Return the data exactly, with all pictures removed.

Collected data
┏━━

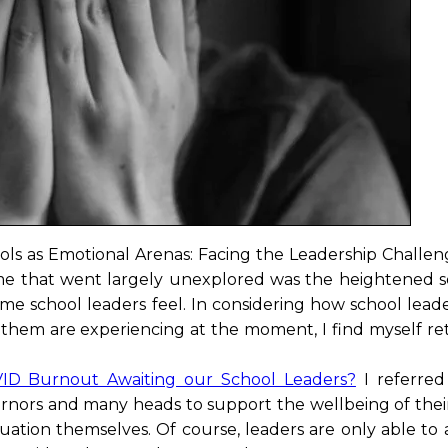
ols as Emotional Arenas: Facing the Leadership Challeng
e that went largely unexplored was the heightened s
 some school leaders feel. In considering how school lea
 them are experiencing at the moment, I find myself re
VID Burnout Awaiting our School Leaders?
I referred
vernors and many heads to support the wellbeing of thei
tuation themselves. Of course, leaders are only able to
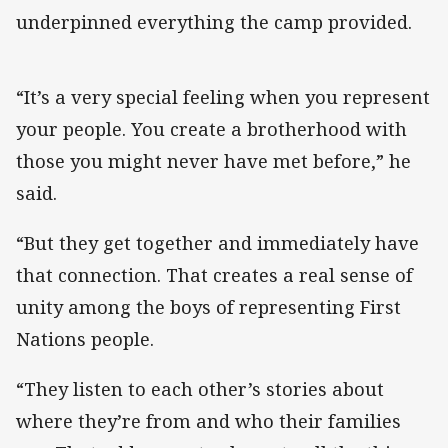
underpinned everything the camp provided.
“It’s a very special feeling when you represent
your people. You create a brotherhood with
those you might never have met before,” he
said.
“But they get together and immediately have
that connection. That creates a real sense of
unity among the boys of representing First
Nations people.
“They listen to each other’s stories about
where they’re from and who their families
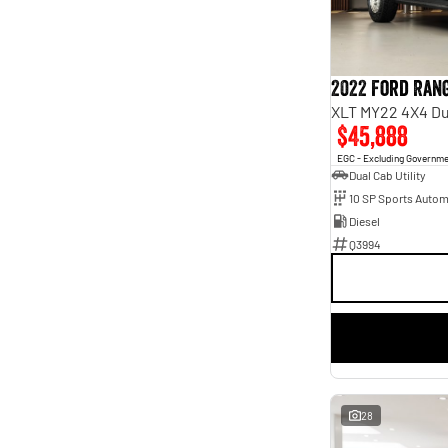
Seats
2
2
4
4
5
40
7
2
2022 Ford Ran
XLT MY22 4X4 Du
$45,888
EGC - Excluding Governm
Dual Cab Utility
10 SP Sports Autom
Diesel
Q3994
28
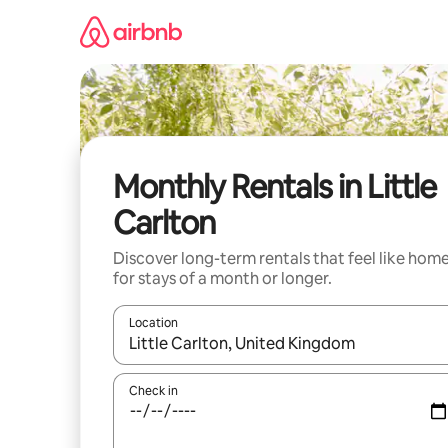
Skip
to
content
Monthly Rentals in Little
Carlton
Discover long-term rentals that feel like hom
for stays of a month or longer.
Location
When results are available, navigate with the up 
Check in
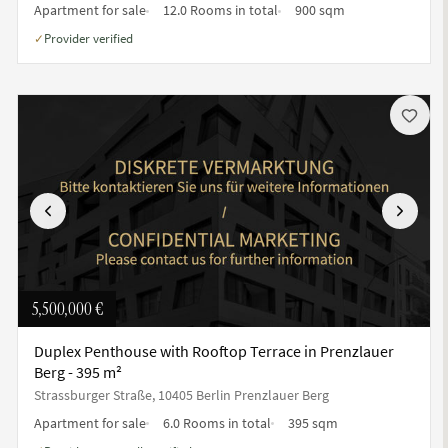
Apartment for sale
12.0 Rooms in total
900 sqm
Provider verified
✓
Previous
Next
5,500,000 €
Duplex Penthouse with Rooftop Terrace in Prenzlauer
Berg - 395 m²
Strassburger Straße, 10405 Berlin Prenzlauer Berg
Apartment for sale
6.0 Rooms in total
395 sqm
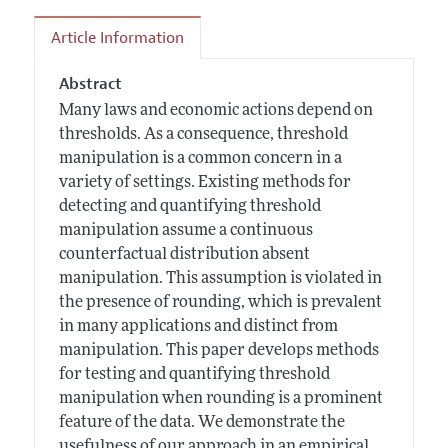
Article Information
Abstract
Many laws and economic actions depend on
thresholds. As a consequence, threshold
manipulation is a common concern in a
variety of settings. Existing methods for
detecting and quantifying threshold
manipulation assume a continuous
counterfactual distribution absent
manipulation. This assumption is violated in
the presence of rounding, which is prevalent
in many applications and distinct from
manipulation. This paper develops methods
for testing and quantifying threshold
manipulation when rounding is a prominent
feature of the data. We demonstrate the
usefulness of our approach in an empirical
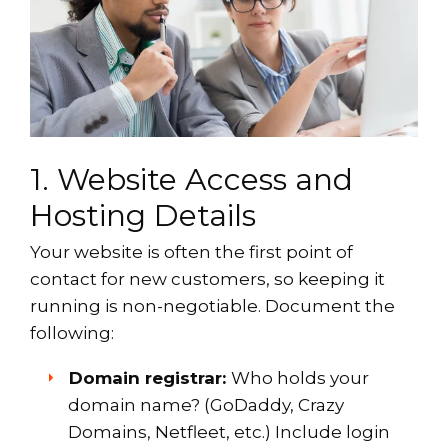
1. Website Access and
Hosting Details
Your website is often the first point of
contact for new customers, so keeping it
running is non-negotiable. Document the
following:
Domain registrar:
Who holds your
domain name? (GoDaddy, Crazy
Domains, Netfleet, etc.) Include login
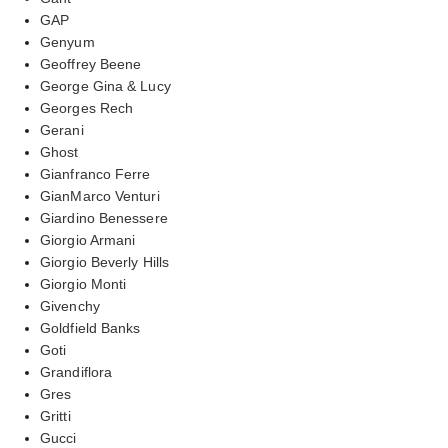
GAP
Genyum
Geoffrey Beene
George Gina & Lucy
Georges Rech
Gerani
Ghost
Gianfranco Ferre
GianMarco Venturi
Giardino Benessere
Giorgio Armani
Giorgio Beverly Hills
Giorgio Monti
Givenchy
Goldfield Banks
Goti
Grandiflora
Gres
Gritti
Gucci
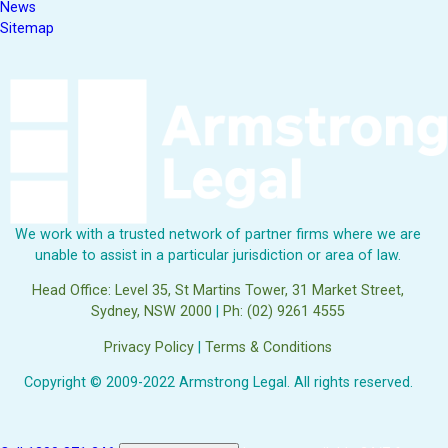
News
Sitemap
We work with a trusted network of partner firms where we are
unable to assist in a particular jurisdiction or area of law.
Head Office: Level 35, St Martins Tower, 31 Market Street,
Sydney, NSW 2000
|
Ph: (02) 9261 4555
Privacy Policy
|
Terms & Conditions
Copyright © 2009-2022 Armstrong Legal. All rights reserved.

┗━━

### Worked solution:
ols as Emotional Arenas: Facing the Leadership Challeng
e that went largely unexplored was the heightened s
 some school leaders feel. In considering how school lea
 them are experiencing at the moment, I find myself re
VID Burnout Awaiting our School Leaders?
I referred
vernors and many heads to support the wellbeing of thei
tuation themselves. Of course, leaders are only able to
underpinned everything the camp provided.
“It’s a very special feeling when you represent
your people. You create a brotherhood with
those you might never have met before,” he
said.
“But they get together and immediately have
that connection. That creates a real sense of
unity among the boys of representing First
Nations people.
“They listen to each other’s stories about
where they’re from and who their families
Seats
2
2
4
4
5
40
7
2
2022 Ford Ran
XLT MY22 4X4 Du
$45,888
EGC - Excluding Governm
Dual Cab Utility
10 SP Sports Autom
Diesel
Q3994
28
Skip
to
content
Monthly Rentals in Little
Carlton
Discover long-term rentals that feel like hom
for stays of a month or longer.
Location
When results are available, navigate with the up 
Check in
Apartment for sale
12.0 Rooms in total
900 sqm
Provider verified
✓
Previous
Next
5,500,000 €
Duplex Penthouse with Rooftop Terrace in Prenzlauer
Berg - 395 m²
Strassburger Straße, 10405 Berlin Prenzlauer Berg
Apartment for sale
6.0 Rooms in total
395 sqm
Article Information
Abstract
Many laws and economic actions depend on
thresholds. As a consequence, threshold
manipulation is a common concern in a
variety of settings. Existing methods for
detecting and quantifying threshold
manipulation assume a continuous
counterfactual distribution absent
manipulation. This assumption is violated in
the presence of rounding, which is prevalent
in many applications and distinct from
manipulation. This paper develops methods
for testing and quantifying threshold
manipulation when rounding is a prominent
feature of the data. We demonstrate the
usefulness of our approach in an empirical
1. Website Access and
Hosting Details
Your website is often the first point of
contact for new customers, so keeping it
running is non-negotiable. Document the
following:
Domain registrar:
Who holds your
domain name? (GoDaddy, Crazy
Domains, Netfleet, etc.) Include login
GAP
Genyum
Geoffrey Beene
George Gina & Lucy
Georges Rech
Gerani
Ghost
Gianfranco Ferre
GianMarco Venturi
Giardino Benessere
Giorgio Armani
Giorgio Beverly Hills
Giorgio Monti
Givenchy
Goldfield Banks
Goti
Grandiflora
Gres
Gritti
Gucci
News
Sitemap
We work with a trusted network of partner firms where we are
unable to assist in a particular jurisdiction or area of law.
Head Office: Level 35, St Martins Tower, 31 Market Street,
Sydney, NSW 2000
|
Ph: (02) 9261 4555
Privacy Policy
|
Terms & Conditions
Copyright © 2009-2022 Armstrong Legal. All rights reserved.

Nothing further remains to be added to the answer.